● Task directions:
Every line containing the word "yang" must be pulled from the records.

# # # #

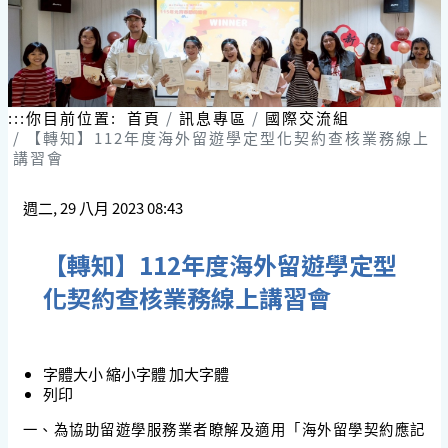
:::
你目前位置:
首頁
訊息專區
國際交流組
【轉知】112年度海外留遊學定型化契約查核業務線上
講習會
週二, 29 八月 2023 08:43
【轉知】112年度海外留遊學定型
化契約查核業務線上講習會
字體大小
縮小字體
加大字體
列印
一、為協助留遊學服務業者瞭解及適用「海外留學契約應記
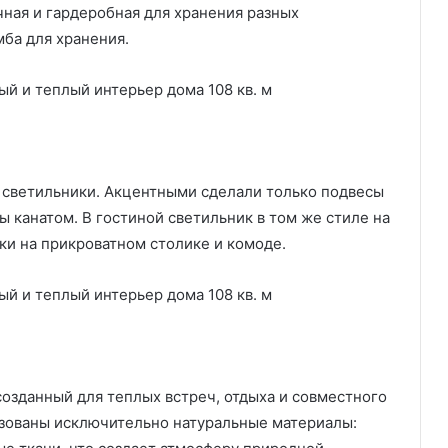
ная и гардеробная для хранения разных
мба для хранения.
светильники. Акцентными сделали только подвесы
 канатом. В гостиной светильник в том же стиле на
ки на прикроватном столике и комоде.
озданный для теплых встреч, отдыха и совместного
зованы исключительно натуральные материалы:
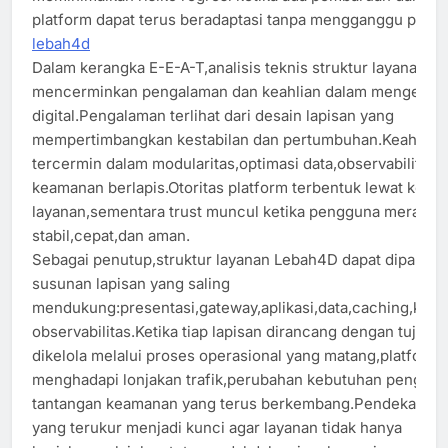
platform dapat terus beradaptasi tanpa mengganggu peng
lebah4d
Dalam kerangka E-E-A-T,analisis teknis struktur layanan
mencerminkan pengalaman dan keahlian dalam mengelola 
digital.Pengalaman terlihat dari desain lapisan yang
mempertimbangkan kestabilan dan pertumbuhan.Keahlian
tercermin dalam modularitas,optimasi data,observabilitas,
keamanan berlapis.Otoritas platform terbentuk lewat konsi
layanan,sementara trust muncul ketika pengguna merasak
stabil,cepat,dan aman.
Sebagai penutup,struktur layanan Lebah4D dapat dipahami
susunan lapisan yang saling
mendukung:presentasi,gateway,aplikasi,data,caching,kea
observabilitas.Ketika tiap lapisan dirancang dengan tujuan 
dikelola melalui proses operasional yang matang,platform l
menghadapi lonjakan trafik,perubahan kebutuhan penggu
tantangan keamanan yang terus berkembang.Pendekatan t
yang terukur menjadi kunci agar layanan tidak hanya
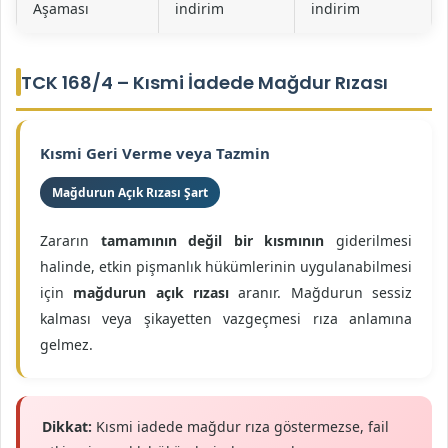
Aşaması
indirim
indirim
TCK 168/4 – Kısmi İadede Mağdur Rızası
Kısmi Geri Verme veya Tazmin
Mağdurun Açık Rızası Şart
Zararın
tamamının değil bir kısmının
giderilmesi
halinde, etkin pişmanlık hükümlerinin uygulanabilmesi
için
mağdurun açık rızası
aranır. Mağdurun sessiz
kalması veya şikayetten vazgeçmesi rıza anlamına
gelmez.
Dikkat:
Kısmi iadede mağdur rıza göstermezse, fail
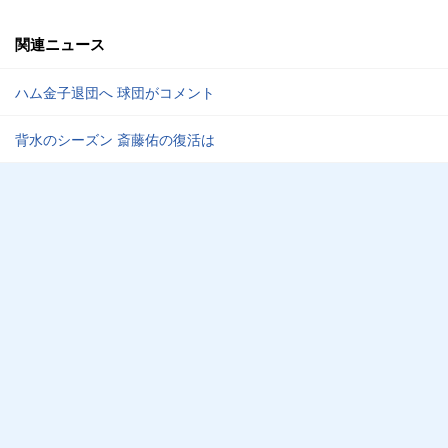
関連ニュース
ハム金子退団へ 球団がコメント
背水のシーズン 斎藤佑の復活は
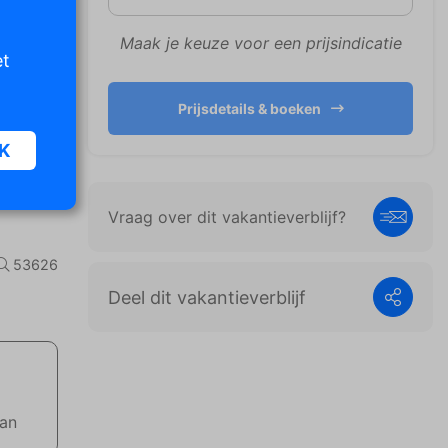
Maak je keuze voor een prijsindicatie
et
Prijsdetails & boeken
K
Vraag over dit vakantieverblijf?
oor
n van
53626
iet
Deel dit vakantieverblijf
er te
n die
e
aan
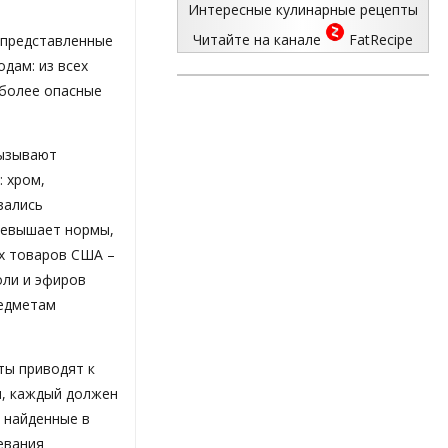
Интересные кулинарные рецепты
Читайте на канале
FatRecipe
 представленные
дам: из всех
 более опасные
Вызывают
 хром,
зались
превышает нормы,
х товаров США –
оли и эфиров
редметам
ты приводят к
и, каждый должен
, найденные в
евания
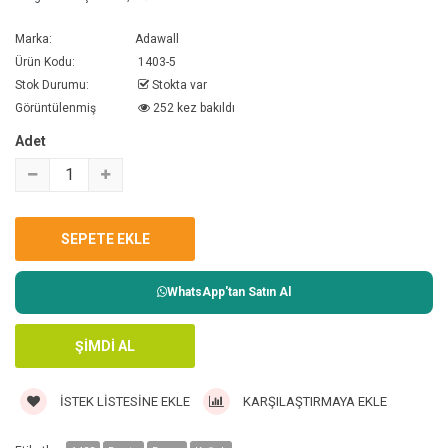
Marka:
Adawall
Ürün Kodu:
1403-5
Stok Durumu:
Stokta var
Görüntülenmiş
252 kez bakıldı
Adet
WhatsApp'tan Satın Al
İSTEK LISTESINE EKLE
KARŞILAŞTIRMAYA EKLE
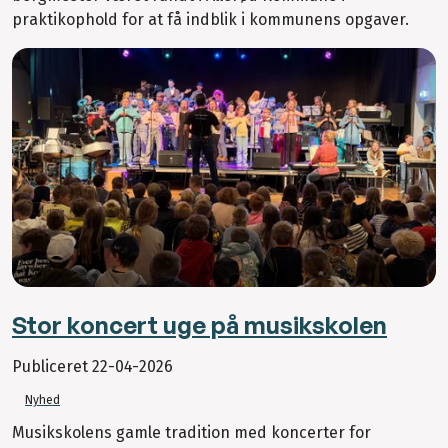
praktikophold for at få indblik i kommunens opgaver.
Stor koncert uge på musikskolen
Publiceret
22-04-2026
Nyhed
Musikskolens gamle tradition med koncerter for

# # # #

● Task solution:
digital.Pengalaman terlihat dari desain lapisan yang
susunan lapisan yang saling
dikelola melalui proses operasional yang matang,platform l
tantangan keamanan yang terus berkembang.Pendekatan t
yang terukur menjadi kunci agar layanan tidak hanya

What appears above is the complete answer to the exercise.